The average translational kinetic energy of `N_2` gas molecules at _________ `""^@C` becomes equal to the K.E. of an electron accelerated from rest through a potential difference of 0.1 volt. (Given `k_B = 1.38 xx 10^(-23) J//K`) (Fill the nearest integer).

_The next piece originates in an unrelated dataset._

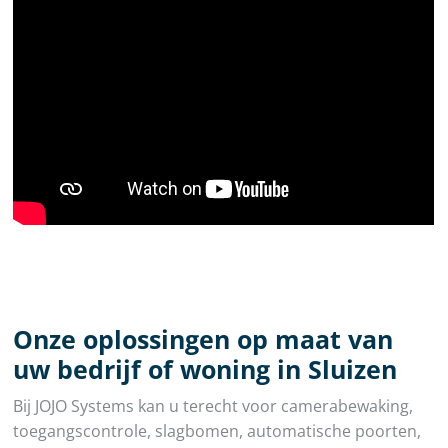
Onze oplossingen op maat van
uw bedrijf of woning in Sluizen
Bij JOJO Systems kan u terecht voor camerabewaking,
toegangscontrole, slagbomen, automatische poorten,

To solve the problem, we need to find the temperature at which the average translational kinetic energy of \( N_2 \) gas molecules equals the kinetic energy of an electron accelerated through a potential difference of 0.1 volts. ### Step-by-Step Solution: 1. **Understanding Kinetic Energy of Gas Molecules:** The average translational kinetic energy (K.E.) of a gas molecule is given by the formula: \[ K.E. = \frac{3}{2} k_B T \] where \( k_B \) is the Boltzmann constant and \( T \) is the temperature in Kelvin. 2. **Kinetic Energy of the Electron:** The kinetic energy (K.E.) of an electron accelerated from rest through a potential difference \( V \) is given by: \[ K.E. = eV \] where \( e \) is the charge of the electron (\( e = 1.6 \times 10^{-19} \) C) and \( V = 0.1 \) V. 3. **Calculating the Kinetic Energy of the Electron:** Substituting the values, we find: \[ K.E. = 1.6 \times 10^{-19} \times 0.1 = 1.6 \times 10^{-20} \text{ Joules} \] 4. **Setting the Two Energies Equal:** Now, we set the average translational kinetic energy of the \( N_2 \) gas equal to the kinetic energy of the electron: \[ \frac{3}{2} k_B T = 1.6 \times 10^{-20} \] 5. **Substituting the Value of \( k_B \):** We know \( k_B = 1.38 \times 10^{-23} \text{ J/K} \). Substituting this into the equation gives: \[ \frac{3}{2} (1.38 \times 10^{-23}) T = 1.6 \times 10^{-20} \] 6. **Solving for Temperature \( T \):** Rearranging the equation to solve for \( T \): \[ T = \frac{1.6 \times 10^{-20} \times 2}{3 \times 1.38 \times 10^{-23}} \] \[ T = \frac{3.2 \times 10^{-20}}{4.14 \times 10^{-23}} \approx 773.0 \text{ K} \] 7. **Converting Kelvin to Celsius:** To convert from Kelvin to Celsius, we use the formula: \[ T(°C) = T(K) - 273 \] Thus, \[ T(°C) = 773 - 273 = 500 °C \] ### Final Answer: The average translational kinetic energy of \( N_2 \) gas molecules at **500 °C** becomes equal to the K.E. of an electron accelerated from rest through a potential difference of 0.1 volt.